Excessive blood loss after childbirth is a leading cause of death for mothers if the bleeding is not caught in time.
It's also a big cause of medical malpractice lawsuits.
That's why a team of doctors, nurses, and others at the Hospital of the University of Pennsylvania worked through a simulation of postpartum hemorrhage on Tuesday with an actor posing as a live "patient."
"It mimicked the chaos" of real life, said Lauren Hughes, a nurse who participated in the training.
A lesson from the session - one of several a week at Penn Medicine on high-risk complications - was the importance of quick and efficient communication.
"Now we take all of our findings and do the work," said Kate O'Rourke, clinical practice leader for labor and delivery at HUP.
Such training has helped Penn cut malpractice costs by 26 percent since 2011, to $92.2 million in the year ended June 30, even as revenue has risen 28 percent, to $4.3 billion.
Temple University Health System has logged an even steeper decline in liability costs, to $11.3 million in fiscal 2015 from $48.1 million in 2011, records show.
When Fitch Ratings upgraded the credit rating of Holy Redeemer Health System last month, one factor was reduced malpractice insurance expense for physicians.
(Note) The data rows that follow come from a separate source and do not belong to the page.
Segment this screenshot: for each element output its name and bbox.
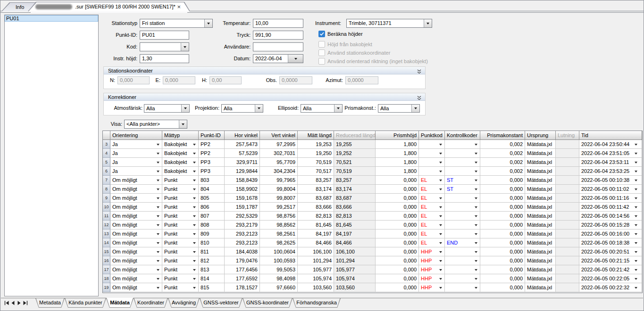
cell-red[interactable]: 19,255 <box>334 140 376 149</box>
cell-orientering[interactable]: Om möjligt <box>110 203 162 212</box>
column-header-punktid[interactable]: Punkt-ID <box>199 131 225 140</box>
cell-prismakonstant[interactable]: 0,002 <box>480 140 525 149</box>
cell-punktkod[interactable]: EL <box>419 176 445 185</box>
cell-prismhojd[interactable]: 0,000 <box>376 194 419 203</box>
column-header-vert[interactable]: Vert vinkel <box>260 131 298 140</box>
cell-tid[interactable]: 2022-06-04 23:51:05 <box>579 149 642 158</box>
cell-dropdown-icon[interactable] <box>193 197 196 199</box>
cell-hor[interactable]: 184,4038 <box>225 247 260 256</box>
cell-dropdown-icon[interactable] <box>635 260 637 262</box>
cell-orientering[interactable]: Om möjligt <box>110 238 162 247</box>
cell-tid[interactable]: 2022-06-05 00:22:32 <box>579 283 642 292</box>
cell-vert[interactable]: 97,6660 <box>260 283 298 292</box>
chevron-down-icon[interactable] <box>255 105 263 112</box>
cell-dropdown-icon[interactable] <box>157 260 159 262</box>
cell-num[interactable]: 15 <box>103 247 110 256</box>
cell-num[interactable]: 9 <box>103 194 110 203</box>
cell-dropdown-icon[interactable] <box>157 197 159 199</box>
cell-punktid[interactable]: PP2 <box>199 149 225 158</box>
cell-matt[interactable]: 83,257 <box>298 176 334 185</box>
cell-dropdown-icon[interactable] <box>475 251 477 253</box>
cell-red[interactable]: 83,174 <box>334 185 376 194</box>
cell-lutning[interactable] <box>556 176 579 185</box>
cell-mattyp[interactable]: Punkt <box>162 194 199 203</box>
cell-punktkod[interactable]: EL <box>419 203 445 212</box>
column-header-mattyp[interactable]: Mättyp <box>162 131 199 140</box>
cell-matt[interactable]: 83,687 <box>298 194 334 203</box>
cell-orientering[interactable]: Om möjligt <box>110 265 162 274</box>
cell-ursprung[interactable]: Mätdata.jxl <box>525 212 556 221</box>
cell-num[interactable]: 5 <box>103 158 110 167</box>
cell-ursprung[interactable]: Mätdata.jxl <box>525 265 556 274</box>
cell-punktid[interactable]: 815 <box>199 283 225 292</box>
collapse-chevron-icon[interactable] <box>417 68 421 76</box>
cell-dropdown-icon[interactable] <box>157 242 159 244</box>
column-header-kontrollkoder[interactable]: Kontrollkoder <box>445 131 480 140</box>
cell-vert[interactable]: 302,7031 <box>260 149 298 158</box>
cell-dropdown-icon[interactable] <box>635 251 637 253</box>
cell-mattyp[interactable]: Bakobjekt <box>162 167 199 176</box>
cell-red[interactable]: 81,645 <box>334 221 376 229</box>
cell-hor[interactable]: 178,1527 <box>225 283 260 292</box>
kod-combobox[interactable] <box>140 42 189 51</box>
cell-lutning[interactable] <box>556 212 579 221</box>
cell-num[interactable]: 12 <box>103 221 110 229</box>
cell-punktid[interactable]: 814 <box>199 274 225 283</box>
cell-lutning[interactable] <box>556 194 579 203</box>
cell-dropdown-icon[interactable] <box>439 233 442 235</box>
column-header-red[interactable]: Reducerad längd <box>334 131 376 140</box>
cell-red[interactable]: 105,977 <box>334 265 376 274</box>
cell-dropdown-icon[interactable] <box>635 197 637 199</box>
cell-dropdown-icon[interactable] <box>635 287 637 289</box>
cell-tid[interactable]: 2022-06-05 00:11:16 <box>579 194 642 203</box>
cell-num[interactable]: 17 <box>103 265 110 274</box>
cell-dropdown-icon[interactable] <box>157 144 159 146</box>
cell-tid[interactable]: 2022-06-05 00:21:42 <box>579 265 642 274</box>
cell-vert[interactable]: 95,7709 <box>260 158 298 167</box>
cell-dropdown-icon[interactable] <box>157 180 159 181</box>
cell-dropdown-icon[interactable] <box>193 251 196 253</box>
cell-prismakonstant[interactable]: 0,002 <box>480 158 525 167</box>
cell-kontrollkoder[interactable]: ST <box>445 176 480 185</box>
cell-kontrollkoder[interactable] <box>445 221 480 229</box>
station-list-item[interactable]: PU01 <box>5 15 98 22</box>
cell-num[interactable]: 11 <box>103 212 110 221</box>
cell-red[interactable]: 83,687 <box>334 194 376 203</box>
chevron-down-icon[interactable] <box>181 43 189 51</box>
cell-red[interactable]: 103,560 <box>334 283 376 292</box>
cell-vert[interactable]: 100,0604 <box>260 247 298 256</box>
cell-orientering[interactable]: Om möjligt <box>110 176 162 185</box>
tryck-input[interactable]: 991,90 <box>253 31 303 40</box>
cell-dropdown-icon[interactable] <box>635 269 637 271</box>
bottom-tab-avv-gning[interactable]: Avvägning <box>168 298 200 308</box>
cell-dropdown-icon[interactable] <box>475 278 477 280</box>
cell-punktid[interactable]: 813 <box>199 265 225 274</box>
cell-mattyp[interactable]: Punkt <box>162 203 199 212</box>
cell-hor[interactable]: 57,5239 <box>225 149 260 158</box>
cell-matt[interactable]: 101,294 <box>298 256 334 265</box>
cell-dropdown-icon[interactable] <box>635 233 637 235</box>
cell-vert[interactable]: 98,2561 <box>260 229 298 238</box>
cell-mattyp[interactable]: Punkt <box>162 229 199 238</box>
cell-prismhojd[interactable]: 1,800 <box>376 140 419 149</box>
cell-prismakonstant[interactable]: 0,000 <box>480 185 525 194</box>
datum-picker[interactable]: 2022-06-04 <box>253 54 303 63</box>
cell-dropdown-icon[interactable] <box>475 206 477 208</box>
cell-dropdown-icon[interactable] <box>193 278 196 280</box>
cell-num[interactable]: 14 <box>103 238 110 247</box>
column-header-hor[interactable]: Hor vinkel <box>225 131 260 140</box>
cell-orientering[interactable]: Om möjligt <box>110 185 162 194</box>
cell-mattyp[interactable]: Bakobjekt <box>162 149 199 158</box>
cell-punktkod[interactable]: HHP <box>419 274 445 283</box>
cell-dropdown-icon[interactable] <box>193 153 196 155</box>
bottom-tab-gnss-vektorer[interactable]: GNSS-vektorer <box>200 298 243 308</box>
punktid-input[interactable]: PU01 <box>140 31 189 40</box>
korrfields-field[interactable]: Alla <box>378 104 420 113</box>
cell-kontrollkoder[interactable]: ST <box>445 185 480 194</box>
cell-ursprung[interactable]: Mätdata.jxl <box>525 274 556 283</box>
cell-dropdown-icon[interactable] <box>439 287 442 289</box>
cell-punktid[interactable]: 803 <box>199 176 225 185</box>
cell-lutning[interactable] <box>556 265 579 274</box>
cell-hor[interactable]: 293,2123 <box>225 238 260 247</box>
cell-num[interactable]: 8 <box>103 185 110 194</box>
It's a different world from the early 2000s, when the malpractice insurance industry was in crisis, and politicians and others warned of a doctor exodus from Pennsylvania.
Experts said providers in the state have benefited from regulatory changes in 2003 making it harder to bring malpractice cases, and ended "venue shopping," the filing of cases in areas likely to result in high jury awards even if the incident occurred elsewhere.
"The second part of this that nobody talks about is the tremendous amount of effort and money being spent by providers in reducing cost, in reducing errors, in patient safety, employee safety," said Dominic Colaizzo, the Philadelphia-based chairman of Aon Risk Solutions. "I've seen a tremendous amount of change over the last 10 years."
Penn, even before adopting simulation training in 2009 in obstetrics and other high-risk areas, focused on improving patient communications.
It created an office of patient affairs in 2006 to identify complaints from patients while they were still in the hospital, said Patricia Sullivan, the system's chief quality officer.
Sullivan came to Penn in 2004, soon after Ralph W. Muller became the system's CEO, aiming to be proactive on malpractice, she said.
Patient affairs began working closely with Penn's general counsel when things went wrong to reach settlements.
"We've also gotten really aggressive at the same time to take things to court when we feel like the medicine is defensible," Sullivan said.
Transparency with patients and their families is key. If they "are treated differently up front when something happens, when a complication happens, or when an error happens, they are less apt to sue than if we pretend like it's the Watergate phenomenon, everything's a cover-up, and nobody talks to them," she said.
To improve direct care, Penn has created teams "where a doctor, a nurse, and a quality and safety professional work together to look at their safety issues, their complications, their patient satisfaction, and look to develop specific projects for their patient population," she said.
One result is that the number of malpractice claims filed in obstetrics, one of the highest risk areas, has fallen by half since the peak in 2006-08 period, Sullivan said.
Like Penn, Holy Redeemer uses simulations to learn from what medical director Hank Unger called "high reliability" fields such as aviation and nuclear power.
"Those are examples of industries that have been very, very successful at looking at process and procedures and policies to really decrease the frequency of errors," he said.
Clear communication during handoffs of patients from one caregiver to another is crucial to patient safety, Unger said.
Thomas Duffy, a plaintiff's lawyer in Philadelphia, agreed that hospitals have improved patient safety, but said the so-called malpractice crisis of the late 1990s and early 2000s put a chill on juries.
"It became harder for juries to find that doctors are responsible, and I think, in turn, it made lawyers who have to invest in these cases invest in fewer cases," he said.
Duffy said he declined 97 cases between March and September because the cases were too costly to fight for a small payout.
The malpractice climate in New Jersey is different, said Aon's Colaizzo, because there is a $250,000 cap on the hospital portion of damages unless a hospital employee is found negligent. Also, experts said, New Jersey doesn't have such aggressive plaintiff's lawyers and a history of juries granting large damage awards.
Nicholas Gaudiosi, president of Healthcare Providers Insurance Exchange, a Philadelphia malpractice insurer being sold to a Raleigh, N.C., rival, said the big cases won't go away, citing a $10.1 million verdict last week against the Children's Hospital of Philadelphia.
"As long as you have humans involved, you're going to have mistakes. It depends what we do with it and how we handle it as an industry, as an institution, that really affects the outcome," he said.